XHTML is not the next generation HTML. XHTML is a reformulation of HTML as an XML application.
XHTML 1.0 is a reformulation of HTML 4.01 as an XML application, and, for example, can be used to store the contents of a blog articles and comments inside enclosing XML files, and then, be served either as XHTML or HTML... A translation from XHTML to HTML being possible, ensuring that bandwidth is saved by omitting useless tags, and using tag minimization.However, HTML5/XHTML5 and XHTML 2.0 seems to fork... In my opinion, this is a bad thing, and may cause many problems. Personally, I don't like the way HTML5 is taking... Making it a non-SGML application because... Just because no browser on earth is correct enough to use a SGML parser... So, this becomes, de facto standard.Nevertheless, HTML5 and XHTML5 will be equivalent languages with different syntaxes.
Once again, XHTML is not the latest version of HTML. HTML 4.01 and 5 are the latest versions.
HTML5 is not the latest version... It's the "next" version, and isn't likely to be released before some time.Well, once, I sent a bug report to some browser vendor for a defect in the support of HTML 4.01, and they answered that it is "irrevelant", because this HTML feature wouldn't be present in HTML5...So, you're somehow right, HTML5 is already in use for not fixing bugs in current browsers, because HTML5 is about admitting that current tools are broken and normalize their current broken behavior. e.g. Microsoft doesn't really participate to this working group, but everything will be done to adapt the standard to make IE conforming.Okay, I stop bashing HTML5. HTML5 has good sides too.

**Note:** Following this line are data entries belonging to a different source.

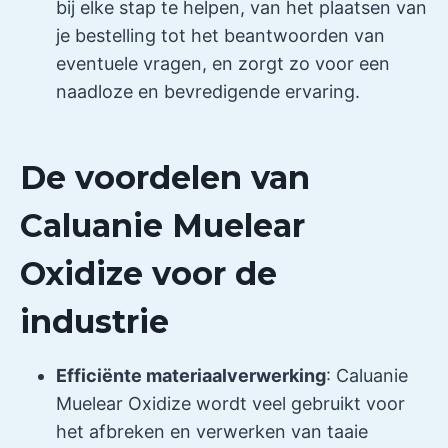
bij elke stap te helpen, van het plaatsen van
je bestelling tot het beantwoorden van
eventuele vragen, en zorgt zo voor een
naadloze en bevredigende ervaring.
De voordelen van
Caluanie Muelear
Oxidize voor de
industrie
Efficiënte materiaalverwerking
: Caluanie
Muelear Oxidize wordt veel gebruikt voor
het afbreken en verwerken van taaie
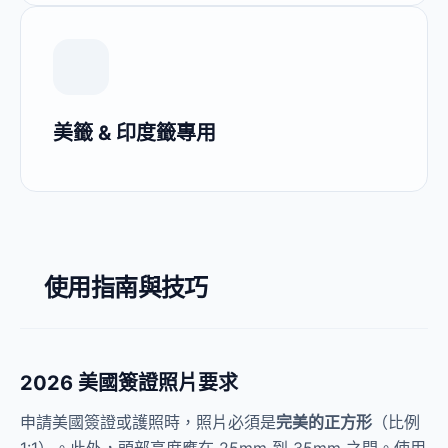
美籤 & 印度籤專用
使用指南與技巧
2026 美國簽證照片要求
申請美國簽證或護照時，照片必須是
完美的正方形
（比例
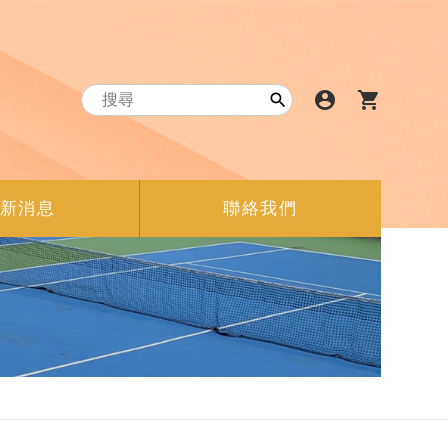
account_circle
shopping_cart

新消息
聯絡我們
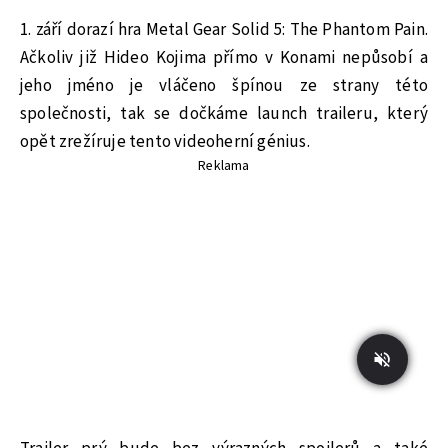
1. září dorazí hra Metal Gear Solid 5: The Phantom Pain.
Ačkoliv již Hideo Kojima přímo v Konami nepůsobí a
jeho jméno je vláčeno špínou ze strany této
společnosti, tak se dočkáme launch traileru, který
opět zrežíruje tento videoherní génius.
Reklama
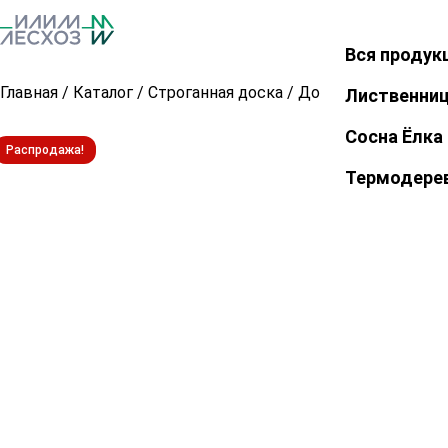
Вся продук
Закрыть
Главная
/
Каталог
/
Строганная доска
/
Доска строганная 
Лиственни
Сосна Ёлка
Распродажа!
Термодере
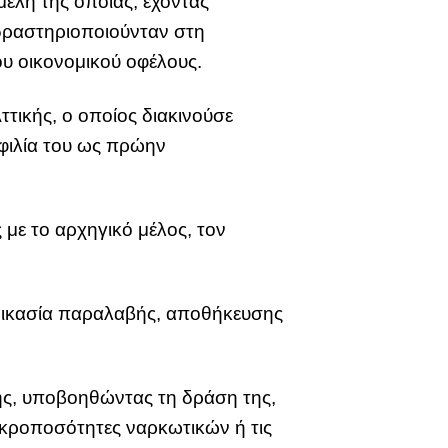
έλη της οποίας, έχοντας
 δραστηριοποιούνταν στη
υ οικονομικού οφέλους.
τικής, ο οποίος διακινούσε
οφιλία του ως πρώην
με το αρχηγικό μέλος, τον
αδικασία παραλαβής, αποθήκευσης
ης, υποβοηθώντας τη δράση της,
ικροποσότητες ναρκωτικών ή τις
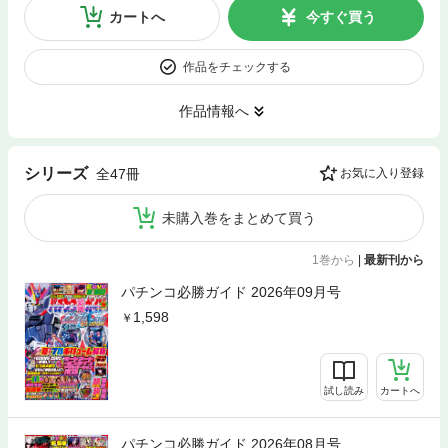
カートへ
今すぐ買う
作品をチェックする
作品情報へ
シリーズ
全47冊
お気に入り登録
未購入巻をまとめて買う
1巻から
|
最新刊から
パチンコ必勝ガイド 2026年09月号
1,598
試し読み
カートへ
パチンコ必勝ガイド 2026年08月号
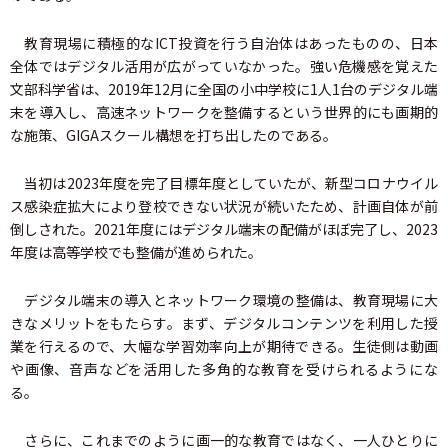
教育現場に積極的なICT投資を行う自治体はあったものの、日本
全体ではデジタル活用が広がっていなかった。強い危機感を覚えた
文部科学省は、2019年12月に全国の小中学校に1人1台のデジタル端
末を導入し、高速ネットワークを整備するという世界的にも画期的
な施策、GIGAスクール構想を打ち出したのである。
当初は2023年度を完了目標年度としていたが、新型コロナウイル
ス感染症拡大により登校できない状況が続いたため、計画自体が前
倒しされた。2021年度にはデジタル端末の配備がほぼ完了し、2023
年度は高等学校でも整備が進められた。
デジタル端末の導入とネットワーク環境の整備は、教育現場に大
きなメリットをもたらす。まず、デジタルコンテンツを利用した授
業を行えるので、大幅な学習効率向上が期待できる。生徒側は動画
や画像、音声などを活用した多角的な教育を受けられるようにな
る。
さらに、これまでのように画一的な教育ではなく、一人ひとりに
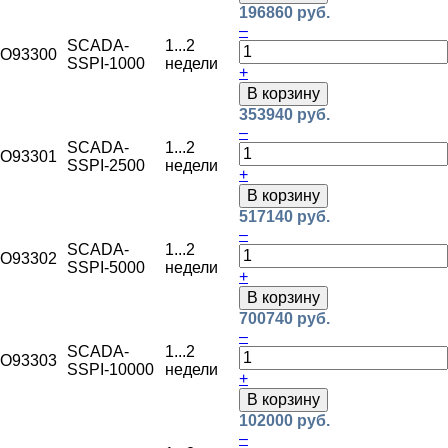
196860 руб.
–
SCADA-
1...2
O93300
SSPI-1000
недели
+
В корзину
353940 руб.
–
SCADA-
1...2
O93301
SSPI-2500
недели
+
В корзину
517140 руб.
–
SCADA-
1...2
O93302
SSPI-5000
недели
+
В корзину
700740 руб.
–
SCADA-
1...2
O93303
SSPI-10000
недели
+
В корзину
102000 руб.
–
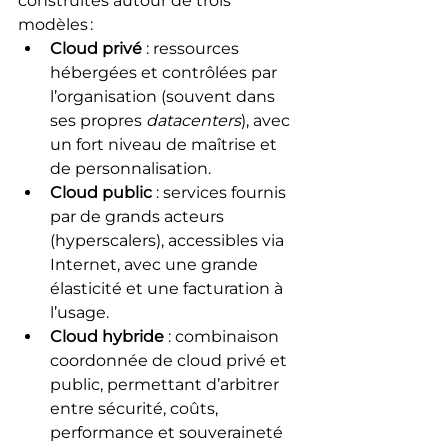
construites autour de trois 
modèles :
Cloud privé
 : ressources 
hébergées et contrôlées par 
l’organisation (souvent dans 
ses propres 
datacenters
), avec 
un fort niveau de maîtrise et 
de personnalisation.
Cloud public
 : services fournis 
par de grands acteurs 
(hyperscalers), accessibles via 
Internet, avec une grande 
élasticité et une facturation à 
l’usage.
Cloud hybride
 : combinaison 
coordonnée de cloud privé et 
public, permettant d’arbitrer 
entre sécurité, coûts, 
performance et souveraineté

No. It does not. It recommends the opposite.
I understood that the W3C didn't specifically recommend using upper case, but only told that, for the sake of clarity, they would use, in the W3C standard document, uppercase letters for element names and lowercase letters for attributes.This paragraph is in the "Document conventions" section.The point is to make a clear difference, in the standard paper, between these two types of tokens.Similarly, if you read some other standard papers, you may see that, there are conventions such as underlining identifiers and highlighting keywords to make them appear differently... That doesn't mean you must (or even can) do it in real code.However, it's sure that, the W3C endorses this practice, and, a normal author who read the W3C standard, would normally tend to use this canonical notation.Moreover, the sentence "the convention is meant to encourage readability", seems to indicate that this convention is not limited to their document, otherwise I don't see why they would have used the word "encourage".So, you're right.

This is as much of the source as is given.